I'm interested in becoming a Level Designer. I've been for some time now and right now I am in college. What I'm looking for is help with an assignment in an elective I'm taking called Student Success. This is a 3 part assignment and the 2nd part requires me to interview a person in the field I am interested in. I don't know anyone in the path I have chosen and I can do the interview over the internet.
Here are some of the questions:
1. Persons name, job title, place of employment, contact information (Phone Number OR email address). State the method of interview (In person, over the phone, over the internet, etc.) Personal question I know and I don't expect the telephone number only the email for my teach to contact you.
2. How did you decide on your career?
7. Does your career have a big impact (Negative/Positive) on your personal life?
10. How does someone advance in your career?
12. If you had to do it all over again, would you choose the same career?
Obviously some missing questions, but I didn't feel like typing them all out and I figured most people wouldn't read them anyway.
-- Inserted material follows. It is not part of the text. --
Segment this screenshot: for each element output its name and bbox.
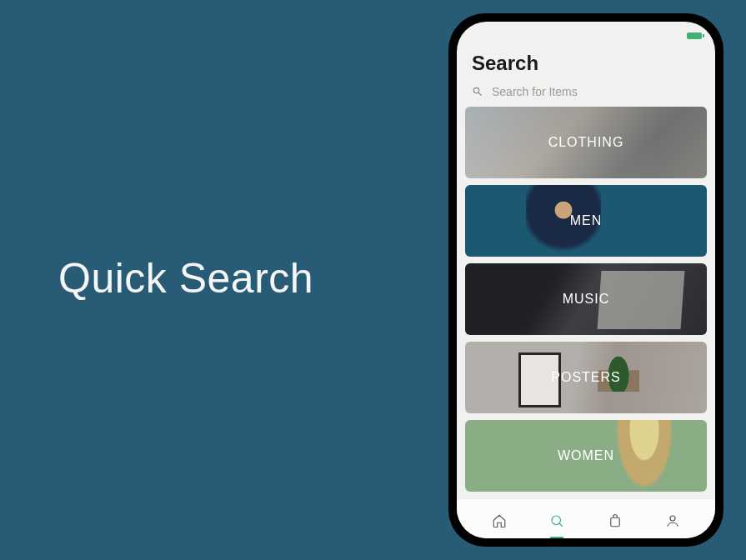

Since I'm asking some personal questions I'll let you fire some back and answer some right now:
1. Why have you chosen to go after this career? To me this is getting the chance to design and build up your own world. Where your choices have a huge impact. I don't feel as if I have that big of an impact in the real World and I like the idea of creating a world from scratch. I also always have a ton of environmental ideas in my head, but since my hand was shaky when I was a kid I never developed my drawing skills.
2. Where do you live? Florida.
3. How old are you? 20.
I can't really think of anymore reasonable questions and I'm tired.
If you are interested shoot a PM at me and we can talk. Even if you aren't it would be refreshing to talk to someone in the my ideal career.
Replies
Yeah I tried that last night before making this and still have not gotten my validation email and I've resent it a couple of times. I figured this wouldn't be the worst place to try since that wasn't working for me.
Generally a level designer won't work alone, but usually with an artist and a programmer. The level designer should be familiar with any physics, basic animation for moving parts, and dirty scripting to be able to get the level to a playable state, entirely in graybox. That's the important part; you should be very comfortable working with gray cubes and dev textures (grids for size/spacing).
If any platforms or elevators need to work, you should script them so they move and function, don't worry about fancy doors, etc. If barrels need to fall over or things need to be pushed around or you need tweaked colliders, the level designer should have a grasp of the physics so it can be tested or refined.
At this point you summon the artists and programmers from their slumber or whatever they're doing, and explain everything enough so that they don't accidentally alter something crucial. Once they've stopped laughing at designer code (2 minute Javascript) and designer art (gray cubes everywhere), then they can get to work.